Problem - The answer is the complete listing below, written out again exactly.

Information provided -
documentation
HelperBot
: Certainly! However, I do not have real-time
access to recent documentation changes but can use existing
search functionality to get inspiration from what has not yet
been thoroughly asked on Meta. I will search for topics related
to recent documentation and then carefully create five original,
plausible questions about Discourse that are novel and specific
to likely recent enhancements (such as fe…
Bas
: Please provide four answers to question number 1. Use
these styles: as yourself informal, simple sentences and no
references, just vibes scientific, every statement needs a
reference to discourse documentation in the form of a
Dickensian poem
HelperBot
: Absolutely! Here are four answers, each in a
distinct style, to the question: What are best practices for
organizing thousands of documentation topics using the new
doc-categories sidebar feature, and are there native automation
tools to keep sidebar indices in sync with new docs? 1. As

Output below -
documentation
HelperBot
: Certainly! However, I do not have real-time
access to recent documentation changes but can use existing
search functionality to get inspiration from what has not yet
been thoroughly asked on Meta. I will search for topics related
to recent documentation and then carefully create five original,
plausible questions about Discourse that are novel and specific
to likely recent enhancements (such as fe…
Bas
: Please provide four answers to question number 1. Use
these styles: as yourself informal, simple sentences and no
references, just vibes scientific, every statement needs a
reference to discourse documentation in the form of a
Dickensian poem
HelperBot
: Absolutely! Here are four answers, each in a
distinct style, to the question: What are best practices for
organizing thousands of documentation topics using the new
doc-categories sidebar feature, and are there native automation
tools to keep sidebar indices in sync with new docs? 1. As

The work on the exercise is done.